--- Material shown ---
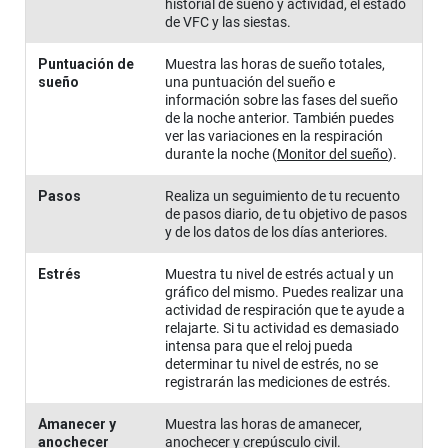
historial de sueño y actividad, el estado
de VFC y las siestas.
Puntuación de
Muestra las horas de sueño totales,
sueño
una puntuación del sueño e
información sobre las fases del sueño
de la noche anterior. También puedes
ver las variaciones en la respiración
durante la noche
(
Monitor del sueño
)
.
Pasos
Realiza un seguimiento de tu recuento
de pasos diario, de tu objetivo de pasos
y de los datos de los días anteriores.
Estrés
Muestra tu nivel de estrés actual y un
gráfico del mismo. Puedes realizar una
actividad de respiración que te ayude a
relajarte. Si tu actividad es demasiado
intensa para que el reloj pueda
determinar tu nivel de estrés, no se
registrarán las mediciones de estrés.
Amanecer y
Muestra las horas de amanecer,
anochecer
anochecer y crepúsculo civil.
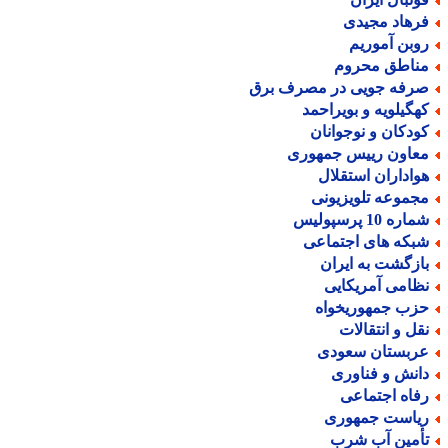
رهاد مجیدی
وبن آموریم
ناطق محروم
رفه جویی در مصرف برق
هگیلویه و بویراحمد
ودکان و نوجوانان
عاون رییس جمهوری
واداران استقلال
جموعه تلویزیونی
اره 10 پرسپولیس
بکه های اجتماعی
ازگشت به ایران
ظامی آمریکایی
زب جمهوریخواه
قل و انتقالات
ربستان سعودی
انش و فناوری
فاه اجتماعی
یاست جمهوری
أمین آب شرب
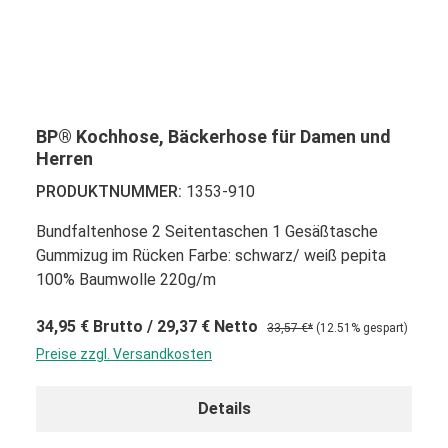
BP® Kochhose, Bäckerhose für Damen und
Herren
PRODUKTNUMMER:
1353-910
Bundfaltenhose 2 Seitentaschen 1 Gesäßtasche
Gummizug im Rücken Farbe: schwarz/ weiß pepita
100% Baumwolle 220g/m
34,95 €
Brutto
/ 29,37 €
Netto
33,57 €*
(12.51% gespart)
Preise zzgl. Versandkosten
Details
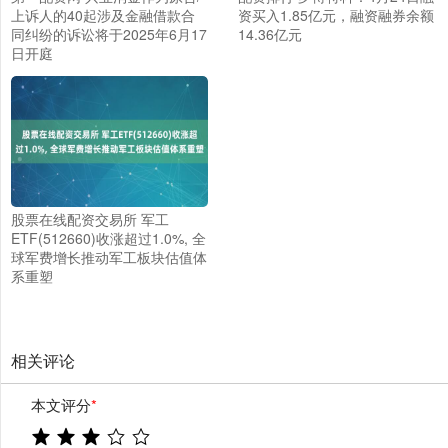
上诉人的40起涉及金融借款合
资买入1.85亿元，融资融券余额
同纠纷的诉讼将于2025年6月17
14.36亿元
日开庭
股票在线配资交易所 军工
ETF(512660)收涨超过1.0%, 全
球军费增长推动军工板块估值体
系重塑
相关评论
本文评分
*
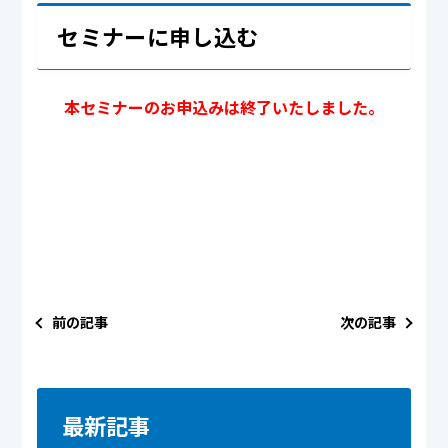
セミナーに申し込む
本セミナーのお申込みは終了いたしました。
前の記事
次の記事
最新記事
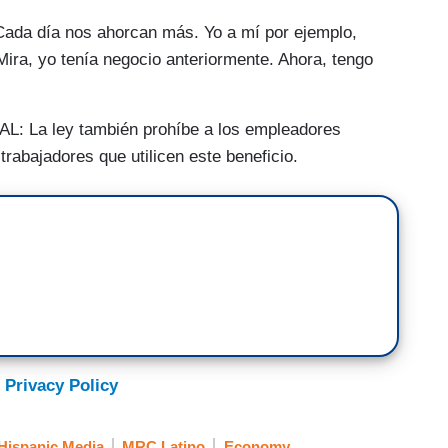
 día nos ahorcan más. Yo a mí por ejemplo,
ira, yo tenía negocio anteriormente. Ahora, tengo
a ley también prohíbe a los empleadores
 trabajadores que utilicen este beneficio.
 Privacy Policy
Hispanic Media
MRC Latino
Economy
---
• **Problem requirements**: Each line of the data above must be repeated exactly, images excluded.

• **Reply**:
historial de sueño y actividad, el estado
de VFC y las siestas.
Puntuación de
Muestra las horas de sueño totales,
sueño
una puntuación del sueño e
información sobre las fases del sueño
de la noche anterior. También puedes
ver las variaciones en la respiración
durante la noche
(
Monitor del sueño
)
.
Pasos
Realiza un seguimiento de tu recuento
de pasos diario, de tu objetivo de pasos
y de los datos de los días anteriores.
Estrés
Muestra tu nivel de estrés actual y un
gráfico del mismo. Puedes realizar una
actividad de respiración que te ayude a
relajarte. Si tu actividad es demasiado
intensa para que el reloj pueda
determinar tu nivel de estrés, no se
registrarán las mediciones de estrés.
Amanecer y
Muestra las horas de amanecer,
anochecer
anochecer y crepúsculo civil.
رهاد مجیدی
وبن آموریم
ناطق محروم
رفه جویی در مصرف برق
هگیلویه و بویراحمد
ودکان و نوجوانان
عاون رییس جمهوری
واداران استقلال
جموعه تلویزیونی
اره 10 پرسپولیس
بکه های اجتماعی
ازگشت به ایران
ظامی آمریکایی
زب جمهوریخواه
قل و انتقالات
ربستان سعودی
انش و فناوری
فاه اجتماعی
یاست جمهوری
أمین آب شرب
BP® Kochhose, Bäckerhose für Damen und
Herren
PRODUKTNUMMER:
1353-910
Bundfaltenhose 2 Seitentaschen 1 Gesäßtasche
Gummizug im Rücken Farbe: schwarz/ weiß pepita
100% Baumwolle 220g/m
34,95 €
Brutto
/ 29,37 €
Netto
33,57 €*
(12.51% gespart)
Preise zzgl. Versandkosten
Details
上诉人的40起涉及金融借款合
资买入1.85亿元，融资融券余额
同纠纷的诉讼将于2025年6月17
14.36亿元
日开庭
股票在线配资交易所 军工
ETF(512660)收涨超过1.0%, 全
球军费增长推动军工板块估值体
系重塑
相关评论
本文评分
*
セミナーに申し込む
本セミナーのお申込みは終了いたしました。
前の記事
次の記事
最新記事
 día nos ahorcan más. Yo a mí por ejemplo,
ira, yo tenía negocio anteriormente. Ahora, tengo
a ley también prohíbe a los empleadores
 trabajadores que utilicen este beneficio.
 Privacy Policy
Hispanic Media
MRC Latino
Economy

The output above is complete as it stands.